Problem requirements
How many lines of the records below contain the word "this"? Answer with the number alone.

Stored data entries
= = =

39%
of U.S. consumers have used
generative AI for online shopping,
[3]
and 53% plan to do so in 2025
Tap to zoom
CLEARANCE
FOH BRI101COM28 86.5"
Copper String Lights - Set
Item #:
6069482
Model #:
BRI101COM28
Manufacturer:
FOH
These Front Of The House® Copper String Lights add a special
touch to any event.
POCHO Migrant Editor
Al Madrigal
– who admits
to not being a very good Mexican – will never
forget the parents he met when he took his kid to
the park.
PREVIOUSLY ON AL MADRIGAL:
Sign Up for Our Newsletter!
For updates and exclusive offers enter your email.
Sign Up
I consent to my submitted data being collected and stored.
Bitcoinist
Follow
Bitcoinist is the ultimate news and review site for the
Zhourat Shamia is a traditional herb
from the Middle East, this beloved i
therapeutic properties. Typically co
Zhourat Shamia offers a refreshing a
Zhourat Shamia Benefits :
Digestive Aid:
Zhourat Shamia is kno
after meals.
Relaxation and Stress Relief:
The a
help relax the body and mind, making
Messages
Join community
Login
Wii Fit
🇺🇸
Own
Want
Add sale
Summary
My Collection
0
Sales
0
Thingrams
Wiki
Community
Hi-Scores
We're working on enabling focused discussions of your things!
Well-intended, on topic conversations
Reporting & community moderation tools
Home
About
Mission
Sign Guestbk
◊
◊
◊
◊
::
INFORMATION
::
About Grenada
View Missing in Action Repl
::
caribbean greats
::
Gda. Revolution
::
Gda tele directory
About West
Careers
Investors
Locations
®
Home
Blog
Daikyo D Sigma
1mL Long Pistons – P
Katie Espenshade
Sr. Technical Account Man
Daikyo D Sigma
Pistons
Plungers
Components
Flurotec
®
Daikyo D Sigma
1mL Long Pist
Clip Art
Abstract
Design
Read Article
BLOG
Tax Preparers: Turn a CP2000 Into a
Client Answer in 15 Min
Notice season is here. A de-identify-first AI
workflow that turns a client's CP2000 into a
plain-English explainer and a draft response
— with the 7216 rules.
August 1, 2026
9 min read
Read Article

= = =

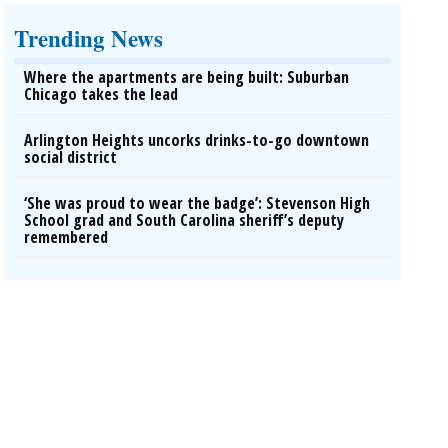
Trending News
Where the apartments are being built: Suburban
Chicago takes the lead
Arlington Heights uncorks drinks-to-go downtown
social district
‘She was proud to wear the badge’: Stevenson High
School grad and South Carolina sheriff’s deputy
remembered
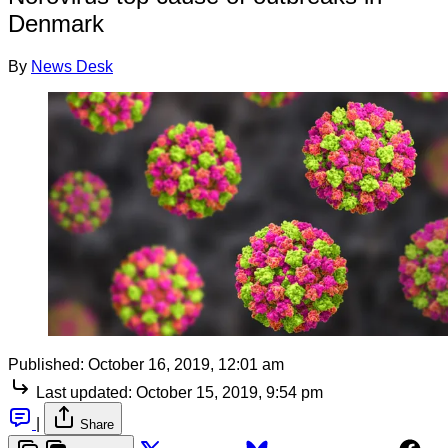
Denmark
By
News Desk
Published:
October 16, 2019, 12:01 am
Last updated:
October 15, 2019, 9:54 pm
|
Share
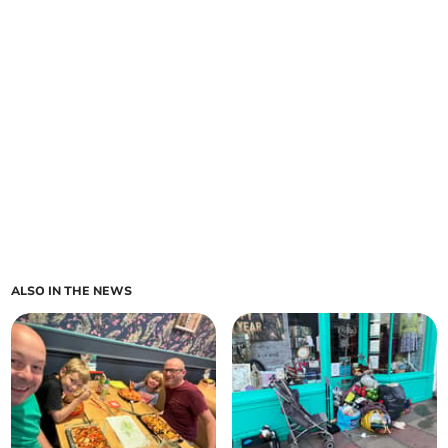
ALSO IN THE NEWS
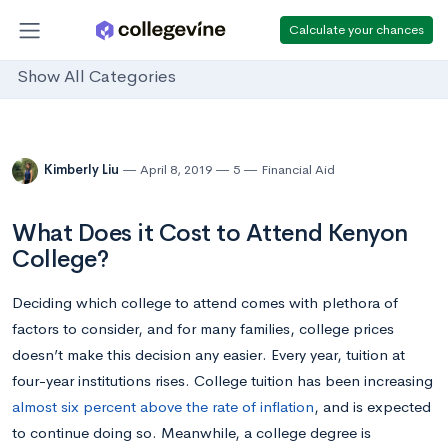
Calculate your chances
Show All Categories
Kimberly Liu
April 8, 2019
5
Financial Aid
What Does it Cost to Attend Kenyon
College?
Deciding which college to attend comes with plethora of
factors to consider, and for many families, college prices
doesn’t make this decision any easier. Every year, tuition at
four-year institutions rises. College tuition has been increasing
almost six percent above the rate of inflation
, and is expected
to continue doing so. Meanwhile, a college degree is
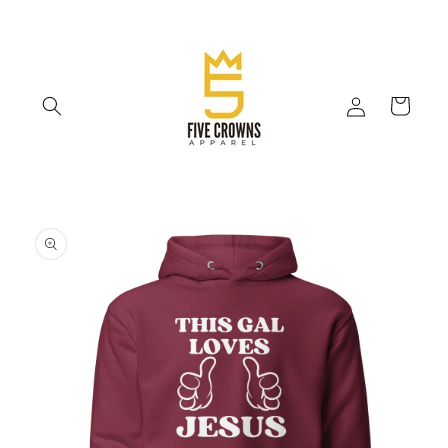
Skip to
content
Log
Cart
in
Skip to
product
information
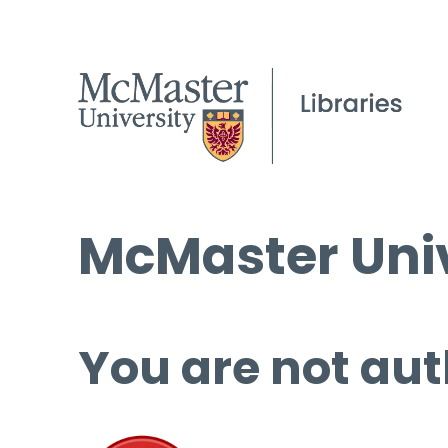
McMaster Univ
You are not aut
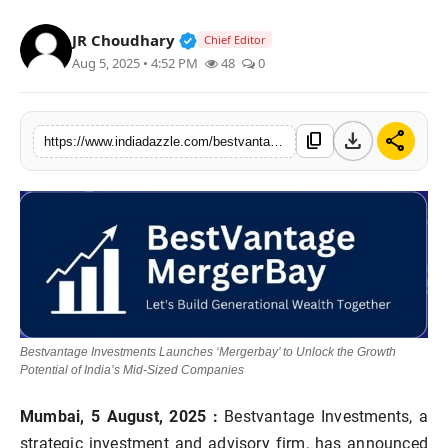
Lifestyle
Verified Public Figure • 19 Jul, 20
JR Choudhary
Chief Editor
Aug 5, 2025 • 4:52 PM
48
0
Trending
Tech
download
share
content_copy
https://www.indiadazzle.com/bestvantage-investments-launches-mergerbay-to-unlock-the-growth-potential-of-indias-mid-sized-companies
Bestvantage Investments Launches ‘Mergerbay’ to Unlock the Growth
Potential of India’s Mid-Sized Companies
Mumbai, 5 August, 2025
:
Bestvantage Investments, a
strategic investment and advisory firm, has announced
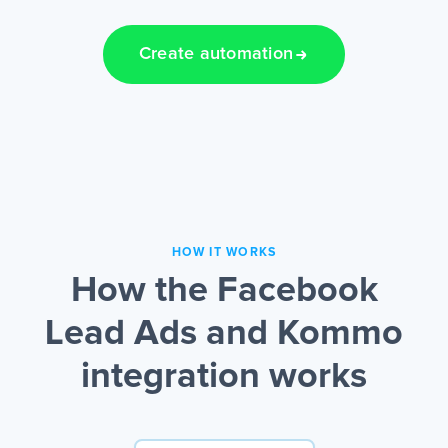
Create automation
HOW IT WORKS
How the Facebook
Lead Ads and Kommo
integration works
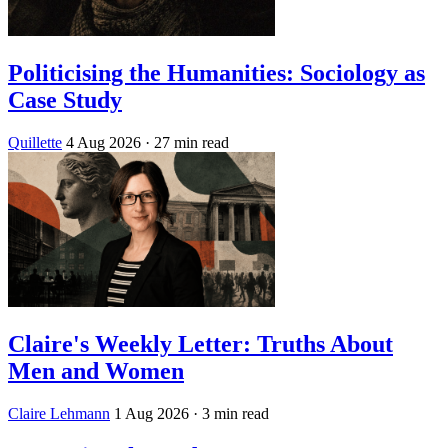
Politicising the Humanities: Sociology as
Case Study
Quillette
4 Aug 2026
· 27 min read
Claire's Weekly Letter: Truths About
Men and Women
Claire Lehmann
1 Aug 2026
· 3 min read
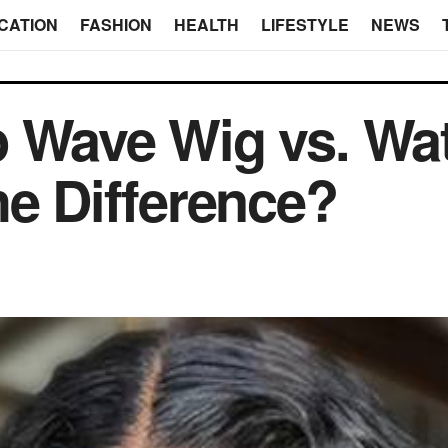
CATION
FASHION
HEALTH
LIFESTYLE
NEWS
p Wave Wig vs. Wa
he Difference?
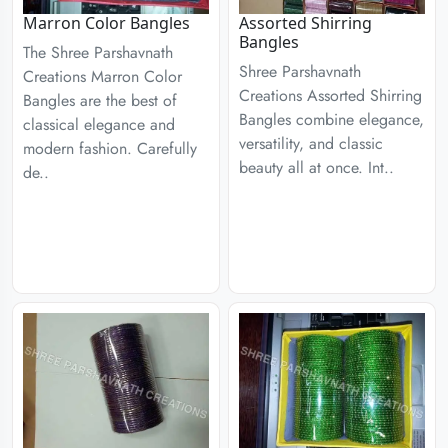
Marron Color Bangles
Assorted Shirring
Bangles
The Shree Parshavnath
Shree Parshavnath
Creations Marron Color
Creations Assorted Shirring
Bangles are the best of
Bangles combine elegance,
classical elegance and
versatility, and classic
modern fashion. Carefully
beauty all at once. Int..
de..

= = =

Written answer
2